Reconciliation output:

  • Variance report
  • Recommended adjustments
  • Updated confidence levels

Output Schema

{
  "bottom_up": {
    "total_cost": 2200000,
    "total_revenue": 4800000,
    "burn_rate_monthly": 180000,
    "reporting_currency": "USD",
    "fx_assumptions": [
      {"pair": "BRL/USD", "rate": 0.19, "as_of": "2026-02-10", "volatility": "high"}
    ]
  },
  "top_down": {
    "total_cost": 1500000,
    "total_revenue": 5200000
  },
  "variance": {
    "cost_delta": 700000,
    "revenue_delta": -400000
  },
  "reconciliation_notes": [
    "Bottom-up assumes 12 engineers, top-down assumes 8",
    "Top-down margin range exceeds observed unit economics"
  ]
}

Integration Points

  • Uses CBS generation as input for cost categories.
  • Feeds into investor thesis matching and risk scoring.
  • Drives evidence-based adjustments in financial claims.

Success Metrics

  • Percentage of plans with bottom-up models.
  • Reduction in financial variance after reconciliation.
  • Investor confidence in financial projections.

Risks

  • High data requirements: mitigate with default benchmarks and missing info prompts.
  • Estimation complexity: prioritize major cost drivers first.
  • False precision: publish ranges and confidence scores.

Future Enhancements

  • Automated cost libraries by region and sector.
  • Sensitivity analysis and scenario modeling.
  • Learning system that updates estimates from real outcomes.

Detailed Implementation Plan

1) Bottom-up estimator architecture

For each WBS task, build a cost object: - labor profile (roles, hours, rates) - material BOM (qty × unit cost) - external services - fixed/variable overhead - contingency allocation

Aggregate task costs -> work package -> phase -> plan total.

2) Revenue build-up layer

For plans with revenue: - unit sales model or contract milestone model - churn/renewal assumptions (if subscription) - conversion and ramp assumptions

Link revenue timing to project timeline for cashflow realism.

3) Reconciliation algorithm (top-down vs bottom-up)

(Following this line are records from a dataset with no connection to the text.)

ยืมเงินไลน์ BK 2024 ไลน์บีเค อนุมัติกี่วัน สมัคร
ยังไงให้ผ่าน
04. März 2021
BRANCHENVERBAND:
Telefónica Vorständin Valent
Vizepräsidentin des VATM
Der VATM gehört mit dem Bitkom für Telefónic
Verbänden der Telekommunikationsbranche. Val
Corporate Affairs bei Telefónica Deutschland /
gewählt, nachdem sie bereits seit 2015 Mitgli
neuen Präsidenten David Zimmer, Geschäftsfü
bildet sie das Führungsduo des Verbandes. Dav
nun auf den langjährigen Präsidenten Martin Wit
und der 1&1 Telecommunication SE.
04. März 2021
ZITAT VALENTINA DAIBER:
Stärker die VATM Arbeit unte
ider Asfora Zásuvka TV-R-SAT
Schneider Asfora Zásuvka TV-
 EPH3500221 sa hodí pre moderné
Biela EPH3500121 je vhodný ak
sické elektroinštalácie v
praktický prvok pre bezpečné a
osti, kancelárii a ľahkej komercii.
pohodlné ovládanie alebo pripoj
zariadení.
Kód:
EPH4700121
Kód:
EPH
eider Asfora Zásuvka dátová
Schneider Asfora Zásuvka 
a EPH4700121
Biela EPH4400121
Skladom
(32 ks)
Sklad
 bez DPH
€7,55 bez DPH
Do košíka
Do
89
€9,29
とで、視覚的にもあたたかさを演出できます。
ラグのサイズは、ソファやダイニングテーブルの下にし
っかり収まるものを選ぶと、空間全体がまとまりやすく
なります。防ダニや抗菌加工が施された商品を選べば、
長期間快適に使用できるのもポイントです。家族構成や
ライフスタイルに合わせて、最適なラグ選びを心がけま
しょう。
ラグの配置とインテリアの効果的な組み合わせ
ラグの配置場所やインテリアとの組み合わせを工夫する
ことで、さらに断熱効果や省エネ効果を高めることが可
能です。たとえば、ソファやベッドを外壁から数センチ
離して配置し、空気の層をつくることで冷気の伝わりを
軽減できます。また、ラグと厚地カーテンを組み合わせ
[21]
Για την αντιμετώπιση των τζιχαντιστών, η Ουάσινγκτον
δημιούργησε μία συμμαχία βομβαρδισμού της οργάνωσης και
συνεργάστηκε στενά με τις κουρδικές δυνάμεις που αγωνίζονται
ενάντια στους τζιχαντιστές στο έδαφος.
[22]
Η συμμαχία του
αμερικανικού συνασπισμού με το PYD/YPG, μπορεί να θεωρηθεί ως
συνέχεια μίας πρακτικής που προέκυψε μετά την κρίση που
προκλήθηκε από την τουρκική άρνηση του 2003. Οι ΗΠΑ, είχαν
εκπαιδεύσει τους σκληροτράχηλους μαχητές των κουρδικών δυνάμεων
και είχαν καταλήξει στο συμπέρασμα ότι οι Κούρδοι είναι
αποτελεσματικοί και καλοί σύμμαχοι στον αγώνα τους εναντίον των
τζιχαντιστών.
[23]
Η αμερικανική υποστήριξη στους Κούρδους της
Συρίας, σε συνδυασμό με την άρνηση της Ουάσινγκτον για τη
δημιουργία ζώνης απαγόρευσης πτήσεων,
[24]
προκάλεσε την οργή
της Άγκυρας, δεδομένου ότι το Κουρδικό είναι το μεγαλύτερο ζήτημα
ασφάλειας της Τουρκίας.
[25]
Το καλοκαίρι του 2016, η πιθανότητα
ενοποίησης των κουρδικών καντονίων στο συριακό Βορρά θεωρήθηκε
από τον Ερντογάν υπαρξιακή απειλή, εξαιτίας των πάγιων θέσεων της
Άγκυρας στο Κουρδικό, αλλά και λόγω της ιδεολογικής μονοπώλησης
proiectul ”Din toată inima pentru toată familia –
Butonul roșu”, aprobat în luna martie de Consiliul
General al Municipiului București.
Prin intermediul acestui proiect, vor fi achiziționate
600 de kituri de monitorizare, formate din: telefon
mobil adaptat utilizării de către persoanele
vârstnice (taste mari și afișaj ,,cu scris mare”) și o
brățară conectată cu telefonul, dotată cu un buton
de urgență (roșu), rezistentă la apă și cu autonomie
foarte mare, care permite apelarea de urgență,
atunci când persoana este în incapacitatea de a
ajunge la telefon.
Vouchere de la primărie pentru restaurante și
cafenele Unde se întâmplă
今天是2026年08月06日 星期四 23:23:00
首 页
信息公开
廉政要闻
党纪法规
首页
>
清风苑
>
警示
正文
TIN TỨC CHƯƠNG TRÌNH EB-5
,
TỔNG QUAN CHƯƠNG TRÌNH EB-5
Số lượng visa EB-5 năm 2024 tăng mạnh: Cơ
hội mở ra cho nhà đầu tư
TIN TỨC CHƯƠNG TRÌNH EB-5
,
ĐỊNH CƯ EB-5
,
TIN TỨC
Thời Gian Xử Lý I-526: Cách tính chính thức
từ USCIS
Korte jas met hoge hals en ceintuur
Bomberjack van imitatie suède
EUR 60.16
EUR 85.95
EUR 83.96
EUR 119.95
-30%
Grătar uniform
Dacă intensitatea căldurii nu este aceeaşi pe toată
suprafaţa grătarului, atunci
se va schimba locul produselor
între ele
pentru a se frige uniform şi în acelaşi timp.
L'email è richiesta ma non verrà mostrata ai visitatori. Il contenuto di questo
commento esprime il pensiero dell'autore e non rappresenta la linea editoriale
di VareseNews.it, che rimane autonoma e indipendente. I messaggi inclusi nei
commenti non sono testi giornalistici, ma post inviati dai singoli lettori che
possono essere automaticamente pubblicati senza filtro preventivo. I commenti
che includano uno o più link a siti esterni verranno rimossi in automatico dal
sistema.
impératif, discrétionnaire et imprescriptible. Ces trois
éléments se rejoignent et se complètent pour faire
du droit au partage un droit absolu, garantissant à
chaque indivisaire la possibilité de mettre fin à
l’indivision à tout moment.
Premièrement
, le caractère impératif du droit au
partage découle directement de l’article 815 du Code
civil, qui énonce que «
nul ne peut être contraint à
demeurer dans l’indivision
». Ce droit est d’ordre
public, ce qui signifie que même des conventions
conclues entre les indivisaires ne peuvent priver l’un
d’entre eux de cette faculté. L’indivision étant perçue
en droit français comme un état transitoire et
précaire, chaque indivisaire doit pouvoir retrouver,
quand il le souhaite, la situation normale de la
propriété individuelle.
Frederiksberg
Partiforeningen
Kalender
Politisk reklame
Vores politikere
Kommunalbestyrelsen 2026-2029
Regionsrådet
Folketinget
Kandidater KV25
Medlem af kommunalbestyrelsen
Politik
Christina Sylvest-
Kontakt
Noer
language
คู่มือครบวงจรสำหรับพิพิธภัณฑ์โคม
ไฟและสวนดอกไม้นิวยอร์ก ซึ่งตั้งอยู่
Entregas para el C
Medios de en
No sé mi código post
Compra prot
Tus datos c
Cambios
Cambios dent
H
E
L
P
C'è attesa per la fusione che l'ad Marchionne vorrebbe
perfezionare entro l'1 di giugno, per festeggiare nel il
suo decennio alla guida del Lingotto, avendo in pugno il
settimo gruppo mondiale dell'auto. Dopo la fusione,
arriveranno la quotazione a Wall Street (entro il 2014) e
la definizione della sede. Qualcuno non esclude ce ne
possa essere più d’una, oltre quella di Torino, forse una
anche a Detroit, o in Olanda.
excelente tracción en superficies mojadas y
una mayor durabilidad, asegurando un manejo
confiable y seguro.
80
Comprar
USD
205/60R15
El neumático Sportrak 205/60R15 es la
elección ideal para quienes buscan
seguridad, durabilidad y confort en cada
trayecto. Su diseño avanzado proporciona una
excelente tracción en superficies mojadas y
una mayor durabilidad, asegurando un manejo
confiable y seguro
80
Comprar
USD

Input: - top-down scenario bands (P10/P50/P90) - bottom-up deterministic/ranged total

Compute variance decomposition by category: - labor delta - materials delta - capex delta - schedule-induced delta

Generate reconciliation recommendations ranked by expected impact.

4) Convergence rules

Define explicit convergence status: - green: variance <= 10% - yellow: 10–20% - red: >20%

If yellow/red, require iteration actions before “finance-ready” status.

5) Iteration loop

  1. identify highest variance categories
  2. request missing inputs or benchmark corrections
  3. update assumptions
  4. recompute both models
  5. re-evaluate convergence state

Track each iteration for audit.

6) Integration points

  • Pull CBS line items from Proposal 33
  • Pull benchmark priors from Proposal 34
  • Expose convergence status in plan summary
  • Feed risk module when persistent red variance remains

7) Output package

Produce a finance bundle: - bottom-up ledger - top-down summary - variance decomposition chart - reconciliation action log - convergence status + signoff checklist

8) Rollout phases

  • Phase A: deterministic bottom-up + simple variance
  • Phase B: ranged bottom-up with confidence levels
  • Phase C: automated reconciliation recommendations
  • Phase D: closed-loop learning from actual spend/revenue outcomes

9) Validation checklist

  • Accounting consistency (totals match component sums)
  • Reproducibility under fixed assumptions
  • Reviewer confidence uplift after reconciliation
  • Reduced forecast error on executed projects

Detailed Implementation Plan (Convergence Operations)

Convergence Workflow

  1. Generate bottom-up ledger from WBS/CBS.
  2. Pull top-down baseline from proposal 34 module.
  3. Compute variance by category and timeline bucket.
  4. Trigger correction cycle until convergence status reaches green/yellow threshold.

Action Prioritization

  • Rank correction actions by expected variance reduction per effort unit.
  • Recommend max 5 actions per cycle to avoid analysis overload.

Signoff Policy

  • Red variance blocks investor-ready status.
  • Yellow requires explicit financial waiver.
  • Green auto-advances to packaging phase.

Learning Loop

  • Persist convergence trajectories to improve future default assumptions.